Tuesday, July 11, 2006

Shopping for girl jeans

Sometimes, we get tired of listing what's going on in our fair area, and today is one of those times (plus, there's not a lot to really suggest, besides DJ Mwanza's Lost Generation set at the Cavern, and the Chris Garver/Kristin Allen-Zito/Domenic Ferraro show at Club Dada, oh and the So Many Dynamos/Fishboy show at the Metrognome Collective in Ft. Worth).

Besides that, we're not too hot on any of the other artists playing here tonight. So, we leave you with this article. It's kind of about music, but more about fashion. It's especially aimed at you skinny guys.

Fashion trend sends young men to the other side of the store
Monday, July 10, 2006
JUSTIN ENGEL
FOR THE SAGINAW NEWS

A couple of months ago, Kris Birch decided it was time to buy himself some jeans.

Instead of heading to the men's section at Fashion Square Mall's Pac Sun, which he manages, the 20-year-old Essexville resident bought a pair of women's jeans.

And he felt no shame.

"It wasn't a big deal at all," Birch said. "You were seeing it around a lot already by then."

A fashion trend is directing young men -- early teens to early 20s -- toward the opposite side of the store, where they're buying girls' and women's pants.

Birch said he bought his pants to accommodate his bike-riding lifestyle. Women's jeans typically make for a tighter fit around the legs.

"It's not so baggy, so it

doesn't get caught in the chain," Birch said. "It makes it easier to flow. I have a lot of them now."

The fashion move started to gain momentum about six months ago, said Troy Darling, a 24-year-old store manager at Hollister in Fashion Square.

"It's a new punk rock sort of thing," said Darling, who lives in Saginaw. "We definitely see it a lot now."

Both local and national bands playing "emo-style" music -- a subgenre of hard-core punk rock -- began the fashion statement, he said, and the result trickled down to their fans and began catching on with the skateboarding crowd, too.

The fad spread so wide that Hollister manufacturers designed a new line of men's pants that fit like women's jeans. After the product sold well in larger markets across the country, they arrived for distribution at Fashion Square Mall's store two weeks ago.

Darling estimates his store sells around 10 pairs of women's pants to men per week.

Mister Poll, an online survey Web site, has measured the public's acceptance of the fashion trend.

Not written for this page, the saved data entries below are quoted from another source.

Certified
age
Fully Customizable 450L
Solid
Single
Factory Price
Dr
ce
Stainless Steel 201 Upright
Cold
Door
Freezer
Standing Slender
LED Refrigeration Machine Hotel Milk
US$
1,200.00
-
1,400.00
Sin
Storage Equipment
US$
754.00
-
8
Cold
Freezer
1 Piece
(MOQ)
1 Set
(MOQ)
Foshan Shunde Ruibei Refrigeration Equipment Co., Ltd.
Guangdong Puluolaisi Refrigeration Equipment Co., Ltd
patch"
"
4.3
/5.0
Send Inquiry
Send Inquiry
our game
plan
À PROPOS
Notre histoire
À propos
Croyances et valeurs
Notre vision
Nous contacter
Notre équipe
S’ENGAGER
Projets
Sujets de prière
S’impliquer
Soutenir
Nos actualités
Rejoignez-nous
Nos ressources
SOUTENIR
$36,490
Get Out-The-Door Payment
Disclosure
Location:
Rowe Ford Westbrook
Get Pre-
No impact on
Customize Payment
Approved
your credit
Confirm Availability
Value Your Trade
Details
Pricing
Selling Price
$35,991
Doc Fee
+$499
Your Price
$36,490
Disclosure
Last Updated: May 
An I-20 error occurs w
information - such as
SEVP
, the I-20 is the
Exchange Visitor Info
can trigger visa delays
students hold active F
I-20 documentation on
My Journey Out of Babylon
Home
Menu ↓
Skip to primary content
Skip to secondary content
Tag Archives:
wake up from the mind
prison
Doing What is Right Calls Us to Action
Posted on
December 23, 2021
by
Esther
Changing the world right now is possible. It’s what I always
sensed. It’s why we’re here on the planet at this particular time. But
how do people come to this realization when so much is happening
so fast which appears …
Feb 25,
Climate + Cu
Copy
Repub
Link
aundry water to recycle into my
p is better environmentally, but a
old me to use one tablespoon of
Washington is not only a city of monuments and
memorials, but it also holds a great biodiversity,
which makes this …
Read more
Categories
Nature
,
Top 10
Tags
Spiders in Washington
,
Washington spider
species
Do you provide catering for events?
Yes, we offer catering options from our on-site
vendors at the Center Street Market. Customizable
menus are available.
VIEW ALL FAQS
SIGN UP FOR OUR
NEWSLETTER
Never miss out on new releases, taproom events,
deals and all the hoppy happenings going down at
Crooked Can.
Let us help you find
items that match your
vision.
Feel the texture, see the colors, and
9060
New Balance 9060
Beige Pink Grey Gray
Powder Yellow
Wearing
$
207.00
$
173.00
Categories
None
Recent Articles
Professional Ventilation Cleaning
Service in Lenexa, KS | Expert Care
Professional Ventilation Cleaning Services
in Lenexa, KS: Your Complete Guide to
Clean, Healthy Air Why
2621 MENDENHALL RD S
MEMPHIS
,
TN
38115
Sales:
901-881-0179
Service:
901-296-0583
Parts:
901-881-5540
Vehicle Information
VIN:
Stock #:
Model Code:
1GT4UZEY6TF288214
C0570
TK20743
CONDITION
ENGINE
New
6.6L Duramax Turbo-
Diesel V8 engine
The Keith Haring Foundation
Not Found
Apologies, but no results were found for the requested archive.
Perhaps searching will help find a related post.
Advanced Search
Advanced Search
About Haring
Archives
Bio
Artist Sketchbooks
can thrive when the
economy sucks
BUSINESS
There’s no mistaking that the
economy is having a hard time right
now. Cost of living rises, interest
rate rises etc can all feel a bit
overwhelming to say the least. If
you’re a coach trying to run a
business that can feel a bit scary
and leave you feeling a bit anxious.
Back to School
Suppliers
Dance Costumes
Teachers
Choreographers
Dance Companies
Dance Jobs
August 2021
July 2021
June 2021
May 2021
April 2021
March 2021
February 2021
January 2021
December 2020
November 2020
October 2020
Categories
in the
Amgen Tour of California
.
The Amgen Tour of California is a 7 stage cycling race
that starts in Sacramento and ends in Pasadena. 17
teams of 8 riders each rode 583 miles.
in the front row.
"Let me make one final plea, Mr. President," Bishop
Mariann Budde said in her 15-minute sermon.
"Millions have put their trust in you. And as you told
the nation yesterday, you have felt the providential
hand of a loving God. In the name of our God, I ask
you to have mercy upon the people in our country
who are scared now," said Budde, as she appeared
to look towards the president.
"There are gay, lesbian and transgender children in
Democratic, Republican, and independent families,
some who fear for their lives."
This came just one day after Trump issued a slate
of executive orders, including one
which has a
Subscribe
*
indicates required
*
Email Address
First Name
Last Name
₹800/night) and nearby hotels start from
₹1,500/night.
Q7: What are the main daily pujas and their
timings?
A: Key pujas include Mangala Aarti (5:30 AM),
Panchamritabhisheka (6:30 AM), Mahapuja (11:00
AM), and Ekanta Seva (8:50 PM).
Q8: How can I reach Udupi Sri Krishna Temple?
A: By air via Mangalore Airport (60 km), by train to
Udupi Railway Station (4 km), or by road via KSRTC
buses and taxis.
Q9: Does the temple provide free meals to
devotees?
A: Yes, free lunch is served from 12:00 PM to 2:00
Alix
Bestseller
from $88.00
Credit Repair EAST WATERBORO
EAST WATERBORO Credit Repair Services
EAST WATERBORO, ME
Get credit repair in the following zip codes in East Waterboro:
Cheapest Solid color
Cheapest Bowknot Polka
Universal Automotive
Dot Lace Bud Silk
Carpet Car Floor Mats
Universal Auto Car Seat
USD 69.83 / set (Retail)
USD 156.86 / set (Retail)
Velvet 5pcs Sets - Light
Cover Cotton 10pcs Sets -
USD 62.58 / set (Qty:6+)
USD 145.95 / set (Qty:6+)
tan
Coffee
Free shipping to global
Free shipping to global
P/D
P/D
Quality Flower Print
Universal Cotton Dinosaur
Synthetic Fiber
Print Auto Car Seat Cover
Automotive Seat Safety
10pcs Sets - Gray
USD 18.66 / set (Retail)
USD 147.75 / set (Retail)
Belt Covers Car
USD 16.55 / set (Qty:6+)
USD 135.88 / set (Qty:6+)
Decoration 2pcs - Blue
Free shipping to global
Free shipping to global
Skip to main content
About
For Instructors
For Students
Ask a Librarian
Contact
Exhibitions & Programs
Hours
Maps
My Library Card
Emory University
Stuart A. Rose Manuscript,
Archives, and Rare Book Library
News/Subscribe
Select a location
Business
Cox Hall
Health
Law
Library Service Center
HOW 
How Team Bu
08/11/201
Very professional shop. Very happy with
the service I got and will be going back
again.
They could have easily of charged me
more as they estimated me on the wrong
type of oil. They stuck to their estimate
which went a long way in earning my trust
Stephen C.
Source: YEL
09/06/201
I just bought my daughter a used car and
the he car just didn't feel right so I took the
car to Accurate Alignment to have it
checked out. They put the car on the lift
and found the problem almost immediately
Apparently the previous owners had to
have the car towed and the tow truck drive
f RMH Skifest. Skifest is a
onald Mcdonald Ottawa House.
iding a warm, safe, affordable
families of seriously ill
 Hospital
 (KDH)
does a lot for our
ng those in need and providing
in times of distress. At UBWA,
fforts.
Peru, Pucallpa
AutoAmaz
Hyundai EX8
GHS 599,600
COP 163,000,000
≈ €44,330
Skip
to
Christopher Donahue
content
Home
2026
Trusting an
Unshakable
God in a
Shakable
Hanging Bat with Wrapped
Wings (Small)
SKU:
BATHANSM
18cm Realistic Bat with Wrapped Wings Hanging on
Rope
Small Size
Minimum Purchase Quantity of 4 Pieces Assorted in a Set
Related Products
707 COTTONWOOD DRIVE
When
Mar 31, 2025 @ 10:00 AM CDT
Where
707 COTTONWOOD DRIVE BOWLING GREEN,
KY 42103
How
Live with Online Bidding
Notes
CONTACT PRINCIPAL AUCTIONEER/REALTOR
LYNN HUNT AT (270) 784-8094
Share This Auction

As of Friday,

45 percent of 2,131 male participants admitted they wore women's jeans, 20 percent answered, "No, but I want to"; 10 percent answered they never would; and the remaining 25 percent wouldn't sport them in public.

The Web site asked 1,102 female voters their thoughts on the chic fad.

While 16 percent didn't like the look, 58 percent answered, "They look great!" while 26 percent checked "I don't care."

When the online survey polled males with the same question, 62 percent of 2,220 voters answered "It's cool";

27 percent didn't have strong feelings one way or the other; and 11 percent didn't agree with the style.

Web users can cast their own votes at www.misterpoll.com/3315499445.html.

Aaron Hick of Breckenridge says the shopping movement is beginning to stretch beyond the punk rock culture.

"Some guys are starting to wear them for the sheer fact that they can't find their size in guy jeans," said Hick, a 22-year-old sales representative at American Eagle. "It goes hand in hand because you're seeing a lot of skinny people in (the punk scene)."

The growing popularity of the fad dissolved some of the initial awkwardness male customers experienced when purchasing female apparel.

"It was kind of weird at first," Darling said. "Now we're used to it."

Most men who buy the clothing hunt in packs, Hick said.

"You hardly see just one person coming in to buy (women's jeans)," he added. "They usually shop in groups."

For some Fashion Square clothing store employees, the new androgyny posed mathematical problems.

The fad left sales staffers such as 27-year-old Erin Hanley in an arithmetic bind: How do you convert a man's size 36 waistline into the single-digit measurement system that women use?

"After a while, I got experienced, though," said Saginaw resident Hanley, an assistant manager at Hot Topics. "More and more guys started doing it, so I got used to it."

Hanley, for one, is a fan of the fashion.

"A lot of the time, guys look better in them than girls do," she said.



1 Comments:

Blogger zak said...

I was wondering how I could be more emo. Girl jeans. Who knew?